Page images and extracted text

= Beginning of Section =

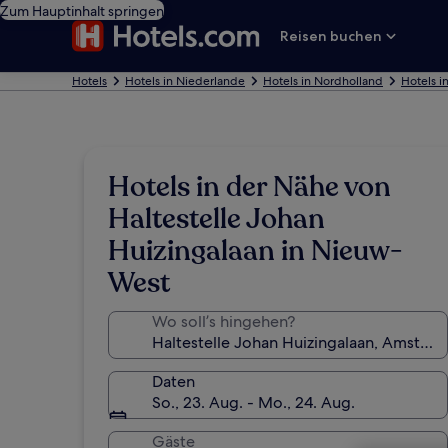
Zum Hauptinhalt springen
Reisen buchen
Hotels
Hotels in Niederlande
Hotels in Nordholland
Hotels 
Hotels in der Nähe von
Haltestelle Johan
Huizingalaan in Nieuw-
West
Wo soll’s hingehen?
Daten
So., 23. Aug. - Mo., 24. Aug.
Gäste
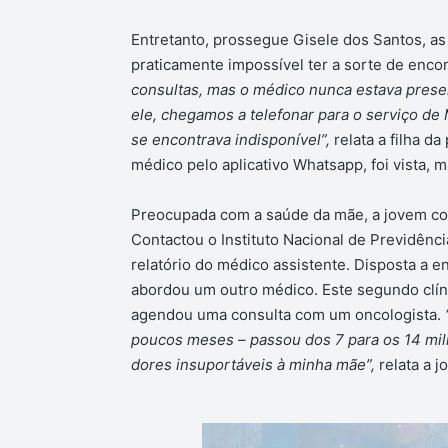
Entretanto, prossegue Gisele dos Santos, as
praticamente impossível ter a sorte de encon
consultas, mas o médico nunca estava prese
ele, chegamos a telefonar para o serviço de 
se encontrava indisponível”,
relata a filha 
médico pelo aplicativo Whatsapp, foi vista, 
Preocupada com a saúde da mãe, a jovem co
Contactou o Instituto Nacional de Previdênc
relatório do médico assistente. Disposta a en
abordou um outro médico. Este segundo clí
agendou uma consulta com um oncologista.
poucos meses – passou dos 7 para os 14 mil
dores insuportáveis à minha mãe”,
relata a j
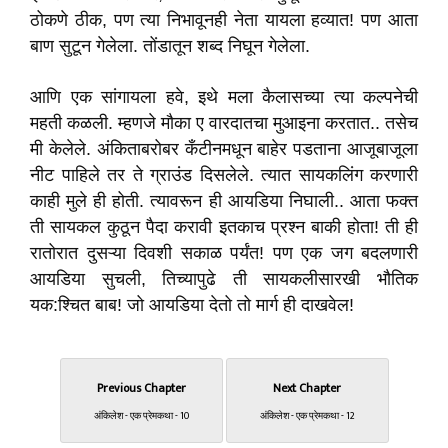
ठोकणे ठीक, पण त्या निभावूनही नेता यायला हव्यात! पण आता
बाण सुटून गेलेला. तोंडातून शब्द निघून गेलेला.
आणि एक सांगायला हवे, इथे मला कैलासच्या त्या कल्पनेची
महती कळली. म्हणजे मौका ए वारदातचा मुआइना करतात.. तसेच
मी केलेले. अंकिताबरोबर कँटीनमधून बाहेर पडताना आजूबाजूला
नीट पाहिले तर ते ग्राउंड दिसलेले. त्यात सायकलिंग करणारी
काही मुले ही होती. त्यावरून ही आयडिया निघाली.. आता फक्त
ती सायकल कुठून पैदा करावी इतकाच प्रश्न बाकी होता! ती ही
रातोरात दुसऱ्या दिवशी सकाळ पर्यंत! पण एक जग बदलणारी
आयडिया सुचली, तिच्यापुढे ती सायकलीसारखी भौतिक
यक:श्चित बाब! जो आयडिया देतो तो मार्ग ही दाखवेल!
Previous Chapter
Next Chapter
अंकिलेश - एक प्रेमकथा - 10
अंकिलेश - एक प्रेमकथा - 12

= End of Section =

**What you should do**
Reproduce exactly the line that contains "काही मुले ही" together with each line after it to the end of the entries; include no other lines.

**Solution for this exercise**
काही मुले ही होती. त्यावरून ही आयडिया निघाली.. आता फक्त
ती सायकल कुठून पैदा करावी इतकाच प्रश्न बाकी होता! ती ही
रातोरात दुसऱ्या दिवशी सकाळ पर्यंत! पण एक जग बदलणारी
आयडिया सुचली, तिच्यापुढे ती सायकलीसारखी भौतिक
यक:श्चित बाब! जो आयडिया देतो तो मार्ग ही दाखवेल!
Previous Chapter
Next Chapter
अंकिलेश - एक प्रेमकथा - 10
अंकिलेश - एक प्रेमकथा - 12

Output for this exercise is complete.